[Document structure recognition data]
◇ ◇ ◇ ◇
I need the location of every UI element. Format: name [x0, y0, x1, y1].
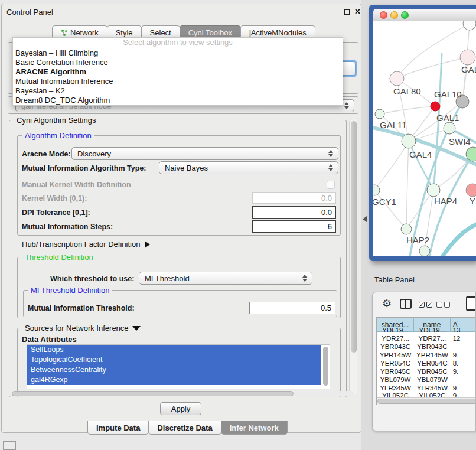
table-row[interactable]: YDR27...YDR27...12: [377, 334, 476, 343]
cell: YDR27...: [377, 334, 414, 343]
table-hscrollbar[interactable]: [377, 397, 476, 405]
attribute-item[interactable]: SelfLoops: [27, 345, 321, 355]
settings-hscrollbar-thumb[interactable]: [12, 391, 294, 396]
select-all-columns-icon[interactable]: ✓✓: [419, 302, 432, 308]
mi-threshold-group-title: MI Threshold Definition: [28, 286, 112, 295]
table-hscrollbar-thumb[interactable]: [377, 399, 476, 404]
node-gal-partial[interactable]: [460, 50, 475, 65]
apply-button[interactable]: Apply: [160, 402, 201, 415]
table-row[interactable]: YBR043CYBR043C: [377, 343, 476, 351]
close-panel-icon[interactable]: ✕: [354, 7, 361, 16]
hub-definition-toggle[interactable]: Hub/Transcription Factor Definition: [22, 240, 150, 249]
node-gal80[interactable]: [390, 71, 404, 86]
tab-discretize-data[interactable]: Discretize Data: [148, 421, 221, 435]
dpi-tolerance-value: 0.0: [321, 208, 332, 217]
minimized-panel-icon[interactable]: [3, 441, 16, 450]
tab-impute-data-label: Impute Data: [96, 423, 140, 432]
attribute-item[interactable]: TopologicalCoefficient: [27, 355, 321, 365]
mi-steps-field[interactable]: 6: [252, 220, 336, 233]
aracne-mode-select[interactable]: Discovery: [71, 147, 338, 160]
algorithm-option-selected[interactable]: ARACNE Algorithm: [13, 67, 343, 77]
mi-threshold-value: 0.5: [321, 304, 331, 312]
kernel-width-field[interactable]: 0.0: [252, 192, 336, 204]
tab-infer-network[interactable]: Infer Network: [221, 421, 288, 435]
dpi-tolerance-label: DPI Tolerance [0,1]:: [22, 208, 90, 217]
cell: YER054C: [414, 359, 451, 367]
gear-icon[interactable]: ⚙: [382, 297, 392, 310]
node-gcy1[interactable]: [373, 185, 380, 195]
stepper-arrows-icon: [326, 164, 335, 171]
table-row[interactable]: YPR145WYPR145W9.: [377, 351, 476, 359]
node-hap2[interactable]: [401, 224, 412, 234]
chevron-right-icon: [145, 241, 150, 248]
algorithm-option[interactable]: Basic Correlation Inference: [13, 58, 343, 67]
table-row[interactable]: YIL052CYIL052C9: [377, 392, 476, 397]
table-row[interactable]: YDL19...YDL19...13: [377, 326, 476, 334]
tab-style-label: Style: [116, 28, 133, 37]
table-row[interactable]: YLR345WYLR345W9.: [377, 384, 476, 392]
table-panel-title: Table Panel: [374, 275, 415, 284]
mi-threshold-field[interactable]: 0.5: [249, 302, 335, 314]
popup-placeholder: Select algorithm to view settings: [13, 38, 343, 48]
zoom-traffic-light[interactable]: [401, 11, 409, 19]
settings-hscrollbar[interactable]: [11, 391, 354, 396]
cell: YPR145W: [377, 351, 414, 359]
dpi-tolerance-field[interactable]: 0.0: [252, 206, 336, 219]
attributes-scrollbar-thumb[interactable]: [323, 347, 328, 386]
settings-scrollbar-thumb[interactable]: [351, 121, 357, 353]
splitter-collapse-arrow-icon[interactable]: [363, 216, 367, 222]
float-panel-icon[interactable]: [344, 9, 350, 15]
node-label: HAP2: [406, 235, 429, 245]
node-hap4[interactable]: [427, 184, 440, 197]
split-view-icon[interactable]: [400, 299, 412, 309]
node-salmon[interactable]: [466, 184, 476, 197]
node-label: GAL11: [380, 120, 407, 130]
stepper-arrows-icon: [342, 102, 351, 109]
algorithm-option[interactable]: Bayesian – Hill Climbing: [13, 48, 343, 58]
aracne-mode-value: Discovery: [72, 149, 326, 158]
node-label: GAL80: [393, 86, 421, 96]
cell: 9.: [451, 384, 476, 392]
table-row[interactable]: YER054CYER054C8.: [377, 359, 476, 367]
algorithm-definition-title: Algorithm Definition: [22, 131, 94, 140]
network-window-titlebar[interactable]: [373, 9, 476, 21]
settings-scrollbar[interactable]: [349, 119, 357, 395]
control-panel-titlebar: Control Panel ✕: [2, 4, 361, 19]
cell: 8.: [451, 359, 476, 367]
which-threshold-select[interactable]: MI Threshold: [139, 272, 312, 285]
cell: [451, 343, 476, 351]
attribute-item[interactable]: gal4RGexp: [27, 375, 321, 385]
table-row[interactable]: YBR045CYBR045C9.: [377, 367, 476, 376]
which-threshold-value: MI Threshold: [139, 274, 300, 283]
manual-kernel-checkbox[interactable]: [327, 181, 335, 189]
attribute-item[interactable]: BetweennessCentrality: [27, 365, 321, 375]
data-attributes-list: SelfLoops TopologicalCoefficient Between…: [27, 344, 330, 389]
node-selected-red[interactable]: [431, 102, 440, 111]
node-gal11[interactable]: [375, 109, 384, 119]
new-table-icon[interactable]: [466, 296, 476, 311]
mi-algorithm-type-select[interactable]: Naive Bayes: [159, 161, 338, 174]
cell: YBR045C: [414, 367, 451, 376]
chevron-down-icon[interactable]: [132, 326, 141, 331]
deselect-all-columns-icon[interactable]: [436, 302, 450, 308]
close-traffic-light[interactable]: [380, 11, 387, 19]
algorithm-option[interactable]: Dream8 DC_TDC Algorithm: [13, 96, 343, 105]
algorithm-option[interactable]: Bayesian – K2: [13, 86, 343, 96]
node-partial-top[interactable]: [463, 21, 476, 30]
screen: Control Panel ✕ Network Style Select Cyn…: [0, 0, 476, 450]
cell: YER054C: [377, 359, 414, 367]
stepper-arrows-icon: [300, 275, 309, 282]
network-view-window: GAL GAL80 GAL10 GAL1 GAL11 SWI4 GAL4 GCY…: [369, 5, 476, 261]
node-partial-bottom[interactable]: [419, 246, 430, 256]
tab-impute-data[interactable]: Impute Data: [87, 421, 149, 435]
node-gal4[interactable]: [402, 134, 416, 148]
tab-select-label: Select: [150, 28, 171, 37]
tab-discretize-data-label: Discretize Data: [157, 423, 212, 432]
algorithm-option[interactable]: Mutual Information Inference: [13, 77, 343, 86]
cell: YBR043C: [414, 343, 451, 351]
network-canvas[interactable]: GAL GAL80 GAL10 GAL1 GAL11 SWI4 GAL4 GCY…: [373, 21, 476, 256]
table-row[interactable]: YBL079WYBL079W: [377, 376, 476, 384]
node-label: SWI4: [449, 136, 471, 146]
node-gal1[interactable]: [444, 122, 455, 134]
minimize-traffic-light[interactable]: [390, 11, 398, 19]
◇ ◇ ◇ ◇
Only the text of the records belongs in the answer; reproduce it verbatim, with no pictures.

I need the location of every UI element. Format: name [x0, y0, x1, y1].
table-row[interactable]: YDR27...YDR27...12: [377, 334, 476, 343]
cell: YDR27...: [377, 334, 414, 343]
table-hscrollbar[interactable]: [377, 397, 476, 405]
attribute-item[interactable]: SelfLoops: [27, 345, 321, 355]
settings-hscrollbar-thumb[interactable]: [12, 391, 294, 396]
select-all-columns-icon[interactable]: ✓✓: [419, 302, 432, 308]
mi-threshold-group-title: MI Threshold Definition: [28, 286, 112, 295]
table-hscrollbar-thumb[interactable]: [377, 399, 476, 404]
node-gal-partial[interactable]: [460, 50, 475, 65]
apply-button[interactable]: Apply: [160, 402, 201, 415]
table-row[interactable]: YBR043CYBR043C: [377, 343, 476, 351]
close-panel-icon[interactable]: ✕: [354, 7, 361, 16]
hub-definition-toggle[interactable]: Hub/Transcription Factor Definition: [22, 240, 150, 249]
node-gal80[interactable]: [390, 71, 404, 86]
tab-discretize-data[interactable]: Discretize Data: [148, 421, 221, 435]
dpi-tolerance-value: 0.0: [321, 208, 332, 217]
minimized-panel-icon[interactable]: [3, 441, 16, 450]
tab-impute-data-label: Impute Data: [96, 423, 140, 432]
attribute-item[interactable]: TopologicalCoefficient: [27, 355, 321, 365]
mi-steps-field[interactable]: 6: [252, 220, 336, 233]
aracne-mode-select[interactable]: Discovery: [71, 147, 338, 160]
algorithm-option-selected[interactable]: ARACNE Algorithm: [13, 67, 343, 77]
mi-threshold-value: 0.5: [321, 304, 331, 312]
kernel-width-field[interactable]: 0.0: [252, 192, 336, 204]
tab-infer-network[interactable]: Infer Network: [221, 421, 288, 435]
dpi-tolerance-label: DPI Tolerance [0,1]:: [22, 208, 90, 217]
cell: YER054C: [414, 359, 451, 367]
gear-icon[interactable]: ⚙: [382, 297, 392, 310]
node-gcy1[interactable]: [373, 185, 380, 195]
stepper-arrows-icon: [326, 164, 335, 171]
table-row[interactable]: YPR145WYPR145W9.: [377, 351, 476, 359]
node-hap2[interactable]: [401, 224, 412, 234]
chevron-right-icon: [145, 241, 150, 248]
algorithm-option[interactable]: Basic Correlation Inference: [13, 58, 343, 67]
table-row[interactable]: YIL052CYIL052C9: [377, 392, 476, 397]
table-row[interactable]: YDL19...YDL19...13: [377, 326, 476, 334]
tab-style-label: Style: [116, 28, 133, 37]
table-row[interactable]: YLR345WYLR345W9.: [377, 384, 476, 392]
table-panel-title: Table Panel: [374, 275, 415, 284]
mi-threshold-field[interactable]: 0.5: [249, 302, 335, 314]
popup-placeholder: Select algorithm to view settings: [13, 38, 343, 48]
zoom-traffic-light[interactable]: [401, 11, 409, 19]
settings-hscrollbar[interactable]: [11, 391, 354, 396]
cell: YPR145W: [377, 351, 414, 359]
dpi-tolerance-field[interactable]: 0.0: [252, 206, 336, 219]
attributes-scrollbar-thumb[interactable]: [323, 347, 328, 386]
settings-scrollbar-thumb[interactable]: [351, 121, 357, 353]
splitter-collapse-arrow-icon[interactable]: [363, 216, 367, 222]
float-panel-icon[interactable]: [344, 9, 350, 15]
node-label: HAP2: [406, 235, 429, 245]
node-hap4[interactable]: [427, 184, 440, 197]
split-view-icon[interactable]: [400, 299, 412, 309]
node-salmon[interactable]: [466, 184, 476, 197]
node-label: GAL11: [380, 120, 407, 130]
stepper-arrows-icon: [342, 102, 351, 109]
algorithm-option[interactable]: Bayesian – Hill Climbing: [13, 48, 343, 58]
aracne-mode-value: Discovery: [72, 149, 326, 158]
node-label: GAL80: [393, 86, 421, 96]
cell: 9.: [451, 384, 476, 392]
table-row[interactable]: YER054CYER054C8.: [377, 359, 476, 367]
algorithm-definition-title: Algorithm Definition: [22, 131, 94, 140]
network-window-titlebar[interactable]: [373, 9, 476, 21]
settings-scrollbar[interactable]: [349, 119, 357, 395]
control-panel-titlebar: Control Panel ✕: [2, 4, 361, 19]
cell: 8.: [451, 359, 476, 367]
which-threshold-select[interactable]: MI Threshold: [139, 272, 312, 285]
cell: [451, 343, 476, 351]
attribute-item[interactable]: gal4RGexp: [27, 375, 321, 385]
table-row[interactable]: YBR045CYBR045C9.: [377, 367, 476, 376]
which-threshold-value: MI Threshold: [139, 274, 300, 283]
manual-kernel-checkbox[interactable]: [327, 181, 335, 189]
attribute-item[interactable]: BetweennessCentrality: [27, 365, 321, 375]
data-attributes-list: SelfLoops TopologicalCoefficient Between…: [27, 344, 330, 389]
node-selected-red[interactable]: [431, 102, 440, 111]
node-gal11[interactable]: [375, 109, 384, 119]
new-table-icon[interactable]: [466, 296, 476, 311]
mi-algorithm-type-select[interactable]: Naive Bayes: [159, 161, 338, 174]
cell: YBR045C: [414, 367, 451, 376]
chevron-down-icon[interactable]: [132, 326, 141, 331]
deselect-all-columns-icon[interactable]: [436, 302, 450, 308]
close-traffic-light[interactable]: [380, 11, 387, 19]
algorithm-option[interactable]: Dream8 DC_TDC Algorithm: [13, 96, 343, 105]
algorithm-option[interactable]: Bayesian – K2: [13, 86, 343, 96]
node-partial-top[interactable]: [463, 21, 476, 30]
screen: Control Panel ✕ Network Style Select Cyn…: [0, 0, 476, 450]
cell: YER054C: [377, 359, 414, 367]
stepper-arrows-icon: [300, 275, 309, 282]
network-view-window: GAL GAL80 GAL10 GAL1 GAL11 SWI4 GAL4 GCY…: [369, 5, 476, 261]
node-partial-bottom[interactable]: [419, 246, 430, 256]
tab-impute-data[interactable]: Impute Data: [87, 421, 149, 435]
node-gal4[interactable]: [402, 134, 416, 148]
tab-select-label: Select: [150, 28, 171, 37]
tab-discretize-data-label: Discretize Data: [157, 423, 212, 432]
algorithm-option[interactable]: Mutual Information Inference: [13, 77, 343, 86]
cell: YBR043C: [414, 343, 451, 351]
network-canvas[interactable]: GAL GAL80 GAL10 GAL1 GAL11 SWI4 GAL4 GCY…: [373, 21, 476, 256]
table-row[interactable]: YBL079WYBL079W: [377, 376, 476, 384]
node-label: SWI4: [449, 136, 471, 146]
node-gal1[interactable]: [444, 122, 455, 134]
minimize-traffic-light[interactable]: [390, 11, 398, 19]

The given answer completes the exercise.